Directions:
From the listing below, copy only the lines from the line that contains "Simulationsbasiertes Lehren, Lernen" to the line that contains "Quantità di", counting those two lines as part of the copy.

Raw data:
==*==

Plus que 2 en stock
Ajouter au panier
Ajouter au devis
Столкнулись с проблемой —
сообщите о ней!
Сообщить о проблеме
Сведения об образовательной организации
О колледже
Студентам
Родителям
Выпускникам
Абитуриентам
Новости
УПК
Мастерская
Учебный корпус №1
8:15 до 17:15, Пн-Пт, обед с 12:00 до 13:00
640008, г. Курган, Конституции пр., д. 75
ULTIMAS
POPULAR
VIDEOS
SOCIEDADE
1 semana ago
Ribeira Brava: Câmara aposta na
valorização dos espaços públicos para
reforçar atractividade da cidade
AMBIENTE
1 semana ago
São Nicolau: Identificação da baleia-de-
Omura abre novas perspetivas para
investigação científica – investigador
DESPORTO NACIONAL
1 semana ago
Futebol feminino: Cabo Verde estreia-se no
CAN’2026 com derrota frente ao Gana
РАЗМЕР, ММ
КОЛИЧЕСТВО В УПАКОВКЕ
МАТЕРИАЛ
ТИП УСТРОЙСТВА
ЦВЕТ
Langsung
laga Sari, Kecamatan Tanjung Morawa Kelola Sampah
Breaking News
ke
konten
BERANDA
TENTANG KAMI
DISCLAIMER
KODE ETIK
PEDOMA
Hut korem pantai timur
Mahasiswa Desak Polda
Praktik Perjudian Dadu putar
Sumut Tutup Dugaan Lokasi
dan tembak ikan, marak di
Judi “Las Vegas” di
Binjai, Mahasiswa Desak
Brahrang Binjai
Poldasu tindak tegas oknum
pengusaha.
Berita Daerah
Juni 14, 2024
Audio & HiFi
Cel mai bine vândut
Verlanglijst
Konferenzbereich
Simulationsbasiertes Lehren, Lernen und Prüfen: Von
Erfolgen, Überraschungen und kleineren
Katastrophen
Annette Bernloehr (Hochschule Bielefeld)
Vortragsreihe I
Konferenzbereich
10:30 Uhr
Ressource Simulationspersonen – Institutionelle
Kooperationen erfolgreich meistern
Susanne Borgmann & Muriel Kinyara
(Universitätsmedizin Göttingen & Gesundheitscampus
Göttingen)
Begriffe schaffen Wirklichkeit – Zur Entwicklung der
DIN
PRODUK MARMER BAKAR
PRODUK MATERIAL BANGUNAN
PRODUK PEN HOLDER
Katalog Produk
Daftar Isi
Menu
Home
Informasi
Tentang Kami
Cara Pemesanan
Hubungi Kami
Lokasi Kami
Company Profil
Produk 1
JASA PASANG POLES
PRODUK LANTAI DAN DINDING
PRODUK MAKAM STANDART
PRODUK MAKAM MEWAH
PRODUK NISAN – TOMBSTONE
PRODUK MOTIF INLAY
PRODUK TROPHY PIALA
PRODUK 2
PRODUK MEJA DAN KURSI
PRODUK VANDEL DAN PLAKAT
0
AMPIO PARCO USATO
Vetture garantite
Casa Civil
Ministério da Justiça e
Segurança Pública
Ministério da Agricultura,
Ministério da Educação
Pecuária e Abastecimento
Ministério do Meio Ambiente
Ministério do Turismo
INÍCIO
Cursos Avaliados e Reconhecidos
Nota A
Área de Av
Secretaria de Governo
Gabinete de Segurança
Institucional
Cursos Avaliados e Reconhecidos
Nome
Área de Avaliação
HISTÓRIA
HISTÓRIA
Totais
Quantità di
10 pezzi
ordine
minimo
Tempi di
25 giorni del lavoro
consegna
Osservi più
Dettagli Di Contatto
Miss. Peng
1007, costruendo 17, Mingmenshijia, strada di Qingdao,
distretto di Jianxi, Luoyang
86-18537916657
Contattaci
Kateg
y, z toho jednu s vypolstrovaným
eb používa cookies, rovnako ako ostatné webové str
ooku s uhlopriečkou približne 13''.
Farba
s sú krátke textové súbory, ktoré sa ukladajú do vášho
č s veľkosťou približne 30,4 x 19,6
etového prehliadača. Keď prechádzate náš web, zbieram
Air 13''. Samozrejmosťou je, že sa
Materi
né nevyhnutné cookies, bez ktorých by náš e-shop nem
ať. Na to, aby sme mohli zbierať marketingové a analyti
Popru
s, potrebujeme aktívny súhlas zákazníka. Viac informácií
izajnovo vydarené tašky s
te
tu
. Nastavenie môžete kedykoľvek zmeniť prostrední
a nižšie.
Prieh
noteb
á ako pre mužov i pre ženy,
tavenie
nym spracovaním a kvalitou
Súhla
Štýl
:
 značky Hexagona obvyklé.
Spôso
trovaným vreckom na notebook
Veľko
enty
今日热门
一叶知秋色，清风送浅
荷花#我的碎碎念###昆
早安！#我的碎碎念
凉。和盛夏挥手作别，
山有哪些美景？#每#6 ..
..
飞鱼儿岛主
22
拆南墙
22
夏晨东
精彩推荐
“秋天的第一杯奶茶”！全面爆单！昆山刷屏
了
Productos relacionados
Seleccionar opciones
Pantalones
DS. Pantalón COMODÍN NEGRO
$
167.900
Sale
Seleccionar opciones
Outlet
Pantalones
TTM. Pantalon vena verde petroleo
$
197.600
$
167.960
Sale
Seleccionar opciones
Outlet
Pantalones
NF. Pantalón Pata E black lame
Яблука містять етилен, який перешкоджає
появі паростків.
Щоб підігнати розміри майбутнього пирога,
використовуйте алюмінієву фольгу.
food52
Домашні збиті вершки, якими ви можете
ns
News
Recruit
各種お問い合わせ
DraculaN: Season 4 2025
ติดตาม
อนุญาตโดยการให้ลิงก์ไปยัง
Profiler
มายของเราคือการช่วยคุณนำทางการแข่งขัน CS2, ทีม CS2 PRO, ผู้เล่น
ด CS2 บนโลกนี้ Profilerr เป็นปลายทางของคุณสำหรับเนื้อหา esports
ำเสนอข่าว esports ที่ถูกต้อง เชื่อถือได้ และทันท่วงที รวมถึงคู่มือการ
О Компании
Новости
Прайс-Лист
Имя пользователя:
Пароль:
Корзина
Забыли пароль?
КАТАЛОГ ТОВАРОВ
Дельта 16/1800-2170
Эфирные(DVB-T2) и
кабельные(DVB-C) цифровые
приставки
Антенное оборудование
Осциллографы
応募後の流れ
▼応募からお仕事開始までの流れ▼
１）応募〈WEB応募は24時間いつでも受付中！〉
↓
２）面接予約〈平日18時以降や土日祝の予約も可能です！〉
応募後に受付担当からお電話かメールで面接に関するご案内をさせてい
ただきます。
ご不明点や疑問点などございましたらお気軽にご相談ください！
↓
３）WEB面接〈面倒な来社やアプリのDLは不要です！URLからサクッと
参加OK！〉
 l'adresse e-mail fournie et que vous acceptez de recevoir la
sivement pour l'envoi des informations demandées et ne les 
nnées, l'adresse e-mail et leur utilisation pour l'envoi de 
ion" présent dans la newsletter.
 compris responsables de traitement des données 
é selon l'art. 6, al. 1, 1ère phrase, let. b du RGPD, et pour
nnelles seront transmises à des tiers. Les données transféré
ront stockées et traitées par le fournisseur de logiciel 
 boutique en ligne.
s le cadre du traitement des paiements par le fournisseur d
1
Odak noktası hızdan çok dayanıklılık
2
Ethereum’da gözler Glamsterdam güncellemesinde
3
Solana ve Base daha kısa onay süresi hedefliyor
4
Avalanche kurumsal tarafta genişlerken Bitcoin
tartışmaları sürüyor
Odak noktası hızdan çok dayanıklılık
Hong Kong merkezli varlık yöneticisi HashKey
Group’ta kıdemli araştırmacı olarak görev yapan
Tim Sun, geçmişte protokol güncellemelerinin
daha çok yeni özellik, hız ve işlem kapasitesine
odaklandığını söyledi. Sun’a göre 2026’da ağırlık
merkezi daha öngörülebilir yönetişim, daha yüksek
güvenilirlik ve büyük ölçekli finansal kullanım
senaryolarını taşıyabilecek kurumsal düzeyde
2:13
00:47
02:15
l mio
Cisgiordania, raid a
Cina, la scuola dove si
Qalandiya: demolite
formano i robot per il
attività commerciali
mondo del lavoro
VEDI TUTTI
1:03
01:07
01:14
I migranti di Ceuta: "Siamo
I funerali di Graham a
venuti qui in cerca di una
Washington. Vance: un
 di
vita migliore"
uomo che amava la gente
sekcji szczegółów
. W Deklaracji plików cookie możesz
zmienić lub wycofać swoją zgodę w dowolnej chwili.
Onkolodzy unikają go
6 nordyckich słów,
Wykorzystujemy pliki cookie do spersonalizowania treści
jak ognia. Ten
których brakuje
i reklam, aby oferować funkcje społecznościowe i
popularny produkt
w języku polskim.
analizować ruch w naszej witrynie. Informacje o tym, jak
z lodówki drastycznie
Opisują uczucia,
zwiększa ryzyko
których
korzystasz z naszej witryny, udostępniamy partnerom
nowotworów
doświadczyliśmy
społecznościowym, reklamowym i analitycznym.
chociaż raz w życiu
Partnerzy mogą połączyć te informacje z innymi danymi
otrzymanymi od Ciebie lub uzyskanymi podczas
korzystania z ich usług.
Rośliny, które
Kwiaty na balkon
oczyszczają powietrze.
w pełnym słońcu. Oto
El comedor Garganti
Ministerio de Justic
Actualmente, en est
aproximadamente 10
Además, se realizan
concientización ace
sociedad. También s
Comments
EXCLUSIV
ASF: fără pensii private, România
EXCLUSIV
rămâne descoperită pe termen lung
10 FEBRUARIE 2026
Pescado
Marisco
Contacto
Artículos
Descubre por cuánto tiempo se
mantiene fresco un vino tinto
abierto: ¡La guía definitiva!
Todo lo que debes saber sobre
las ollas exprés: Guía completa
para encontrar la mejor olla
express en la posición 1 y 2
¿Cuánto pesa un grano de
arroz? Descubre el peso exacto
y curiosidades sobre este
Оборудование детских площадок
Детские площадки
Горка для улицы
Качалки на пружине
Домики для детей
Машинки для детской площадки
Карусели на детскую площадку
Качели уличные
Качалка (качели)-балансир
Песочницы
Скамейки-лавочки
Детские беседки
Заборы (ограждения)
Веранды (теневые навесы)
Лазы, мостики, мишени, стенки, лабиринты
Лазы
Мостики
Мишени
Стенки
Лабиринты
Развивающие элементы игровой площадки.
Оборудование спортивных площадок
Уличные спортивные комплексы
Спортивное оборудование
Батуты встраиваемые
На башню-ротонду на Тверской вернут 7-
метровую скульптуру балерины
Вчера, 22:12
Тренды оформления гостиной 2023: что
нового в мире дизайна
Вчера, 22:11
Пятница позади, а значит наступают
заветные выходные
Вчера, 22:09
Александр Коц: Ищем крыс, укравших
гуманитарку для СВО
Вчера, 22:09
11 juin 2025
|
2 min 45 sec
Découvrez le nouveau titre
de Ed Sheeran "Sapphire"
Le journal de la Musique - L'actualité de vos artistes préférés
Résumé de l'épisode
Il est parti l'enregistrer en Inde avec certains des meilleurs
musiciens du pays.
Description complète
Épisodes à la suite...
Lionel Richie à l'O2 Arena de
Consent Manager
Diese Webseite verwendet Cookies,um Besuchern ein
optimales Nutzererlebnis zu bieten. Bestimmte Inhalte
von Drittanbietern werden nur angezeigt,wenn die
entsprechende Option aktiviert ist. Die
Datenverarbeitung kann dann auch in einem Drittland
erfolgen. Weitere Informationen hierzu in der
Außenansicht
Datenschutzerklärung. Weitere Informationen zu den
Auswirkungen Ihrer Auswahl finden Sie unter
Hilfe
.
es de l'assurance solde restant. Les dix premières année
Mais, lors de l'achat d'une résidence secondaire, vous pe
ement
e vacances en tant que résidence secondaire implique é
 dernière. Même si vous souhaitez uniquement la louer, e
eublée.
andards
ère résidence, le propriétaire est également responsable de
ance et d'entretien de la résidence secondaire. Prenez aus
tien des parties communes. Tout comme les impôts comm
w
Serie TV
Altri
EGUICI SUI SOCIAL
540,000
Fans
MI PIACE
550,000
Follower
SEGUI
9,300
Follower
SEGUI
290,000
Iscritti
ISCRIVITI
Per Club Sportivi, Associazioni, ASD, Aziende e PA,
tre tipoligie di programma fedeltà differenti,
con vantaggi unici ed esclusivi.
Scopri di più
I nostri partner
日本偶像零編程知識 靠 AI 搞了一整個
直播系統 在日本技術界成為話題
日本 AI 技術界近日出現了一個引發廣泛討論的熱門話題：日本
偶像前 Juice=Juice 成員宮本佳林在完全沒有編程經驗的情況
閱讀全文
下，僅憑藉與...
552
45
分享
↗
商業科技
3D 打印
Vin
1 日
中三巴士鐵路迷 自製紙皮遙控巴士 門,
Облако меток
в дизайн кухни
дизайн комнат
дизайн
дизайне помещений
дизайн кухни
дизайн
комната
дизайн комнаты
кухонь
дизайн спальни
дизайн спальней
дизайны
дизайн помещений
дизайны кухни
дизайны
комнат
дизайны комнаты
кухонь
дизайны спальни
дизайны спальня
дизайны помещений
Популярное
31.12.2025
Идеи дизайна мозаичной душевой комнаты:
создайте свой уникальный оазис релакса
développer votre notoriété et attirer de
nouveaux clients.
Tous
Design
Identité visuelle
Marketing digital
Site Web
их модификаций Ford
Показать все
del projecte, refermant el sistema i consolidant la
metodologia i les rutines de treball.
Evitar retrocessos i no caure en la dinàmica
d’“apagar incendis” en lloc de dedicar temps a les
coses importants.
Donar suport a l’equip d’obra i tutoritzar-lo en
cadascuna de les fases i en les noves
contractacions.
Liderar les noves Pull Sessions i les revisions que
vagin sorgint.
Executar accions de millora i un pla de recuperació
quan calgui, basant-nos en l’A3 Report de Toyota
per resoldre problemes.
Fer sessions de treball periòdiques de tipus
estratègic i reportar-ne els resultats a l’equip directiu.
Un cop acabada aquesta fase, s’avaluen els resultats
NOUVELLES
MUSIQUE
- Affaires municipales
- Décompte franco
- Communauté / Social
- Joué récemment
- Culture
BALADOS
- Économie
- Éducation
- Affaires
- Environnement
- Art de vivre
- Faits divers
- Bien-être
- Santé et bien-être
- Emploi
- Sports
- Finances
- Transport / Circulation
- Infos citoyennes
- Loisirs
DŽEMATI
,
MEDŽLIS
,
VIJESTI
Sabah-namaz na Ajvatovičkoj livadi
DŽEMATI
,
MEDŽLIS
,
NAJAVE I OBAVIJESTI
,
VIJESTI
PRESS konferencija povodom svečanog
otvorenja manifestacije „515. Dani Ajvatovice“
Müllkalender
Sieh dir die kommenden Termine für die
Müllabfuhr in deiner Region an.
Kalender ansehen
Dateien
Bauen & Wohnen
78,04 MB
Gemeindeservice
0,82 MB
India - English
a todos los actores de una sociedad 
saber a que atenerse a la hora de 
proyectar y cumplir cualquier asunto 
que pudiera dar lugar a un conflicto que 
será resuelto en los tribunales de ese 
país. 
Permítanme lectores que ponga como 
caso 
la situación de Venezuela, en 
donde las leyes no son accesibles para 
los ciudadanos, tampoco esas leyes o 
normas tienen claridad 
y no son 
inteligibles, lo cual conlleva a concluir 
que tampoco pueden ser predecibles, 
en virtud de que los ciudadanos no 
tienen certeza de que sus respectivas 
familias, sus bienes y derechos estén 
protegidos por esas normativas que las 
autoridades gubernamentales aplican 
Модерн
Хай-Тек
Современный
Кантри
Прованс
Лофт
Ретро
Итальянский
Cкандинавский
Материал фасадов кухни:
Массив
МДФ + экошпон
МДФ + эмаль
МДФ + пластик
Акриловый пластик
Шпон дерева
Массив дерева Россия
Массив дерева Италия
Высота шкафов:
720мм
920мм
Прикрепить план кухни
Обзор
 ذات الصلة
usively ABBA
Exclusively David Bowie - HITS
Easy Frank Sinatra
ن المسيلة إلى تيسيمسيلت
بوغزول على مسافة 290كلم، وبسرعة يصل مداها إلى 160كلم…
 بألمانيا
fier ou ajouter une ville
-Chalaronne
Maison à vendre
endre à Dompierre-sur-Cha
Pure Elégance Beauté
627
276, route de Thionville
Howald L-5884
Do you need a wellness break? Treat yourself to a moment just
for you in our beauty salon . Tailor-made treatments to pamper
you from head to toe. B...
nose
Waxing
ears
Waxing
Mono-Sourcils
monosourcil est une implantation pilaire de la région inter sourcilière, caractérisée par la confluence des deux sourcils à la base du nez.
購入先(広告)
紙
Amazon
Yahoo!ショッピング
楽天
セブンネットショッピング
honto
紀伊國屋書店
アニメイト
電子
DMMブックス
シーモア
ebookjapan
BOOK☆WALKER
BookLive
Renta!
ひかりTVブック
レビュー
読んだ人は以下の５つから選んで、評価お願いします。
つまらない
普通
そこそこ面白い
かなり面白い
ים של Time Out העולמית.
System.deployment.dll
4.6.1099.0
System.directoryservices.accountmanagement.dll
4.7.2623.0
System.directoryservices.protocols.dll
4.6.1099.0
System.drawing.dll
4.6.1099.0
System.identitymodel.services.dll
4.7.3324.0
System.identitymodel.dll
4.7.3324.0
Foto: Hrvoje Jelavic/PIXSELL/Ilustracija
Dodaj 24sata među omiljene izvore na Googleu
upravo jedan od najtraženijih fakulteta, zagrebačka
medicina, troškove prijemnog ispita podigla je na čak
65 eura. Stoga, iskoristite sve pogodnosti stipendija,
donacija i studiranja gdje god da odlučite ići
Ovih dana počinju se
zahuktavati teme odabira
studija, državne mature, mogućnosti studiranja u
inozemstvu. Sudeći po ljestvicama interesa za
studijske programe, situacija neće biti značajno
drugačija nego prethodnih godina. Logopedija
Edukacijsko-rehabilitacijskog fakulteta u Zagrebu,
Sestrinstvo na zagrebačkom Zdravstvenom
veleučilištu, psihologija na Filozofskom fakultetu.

==*==

Answer section:
Simulationsbasiertes Lehren, Lernen und Prüfen: Von
Erfolgen, Überraschungen und kleineren
Katastrophen
Annette Bernloehr (Hochschule Bielefeld)
Vortragsreihe I
Konferenzbereich
10:30 Uhr
Ressource Simulationspersonen – Institutionelle
Kooperationen erfolgreich meistern
Susanne Borgmann & Muriel Kinyara
(Universitätsmedizin Göttingen & Gesundheitscampus
Göttingen)
Begriffe schaffen Wirklichkeit – Zur Entwicklung der
DIN
PRODUK MARMER BAKAR
PRODUK MATERIAL BANGUNAN
PRODUK PEN HOLDER
Katalog Produk
Daftar Isi
Menu
Home
Informasi
Tentang Kami
Cara Pemesanan
Hubungi Kami
Lokasi Kami
Company Profil
Produk 1
JASA PASANG POLES
PRODUK LANTAI DAN DINDING
PRODUK MAKAM STANDART
PRODUK MAKAM MEWAH
PRODUK NISAN – TOMBSTONE
PRODUK MOTIF INLAY
PRODUK TROPHY PIALA
PRODUK 2
PRODUK MEJA DAN KURSI
PRODUK VANDEL DAN PLAKAT
0
AMPIO PARCO USATO
Vetture garantite
Casa Civil
Ministério da Justiça e
Segurança Pública
Ministério da Agricultura,
Ministério da Educação
Pecuária e Abastecimento
Ministério do Meio Ambiente
Ministério do Turismo
INÍCIO
Cursos Avaliados e Reconhecidos
Nota A
Área de Av
Secretaria de Governo
Gabinete de Segurança
Institucional
Cursos Avaliados e Reconhecidos
Nome
Área de Avaliação
HISTÓRIA
HISTÓRIA
Totais
Quantità di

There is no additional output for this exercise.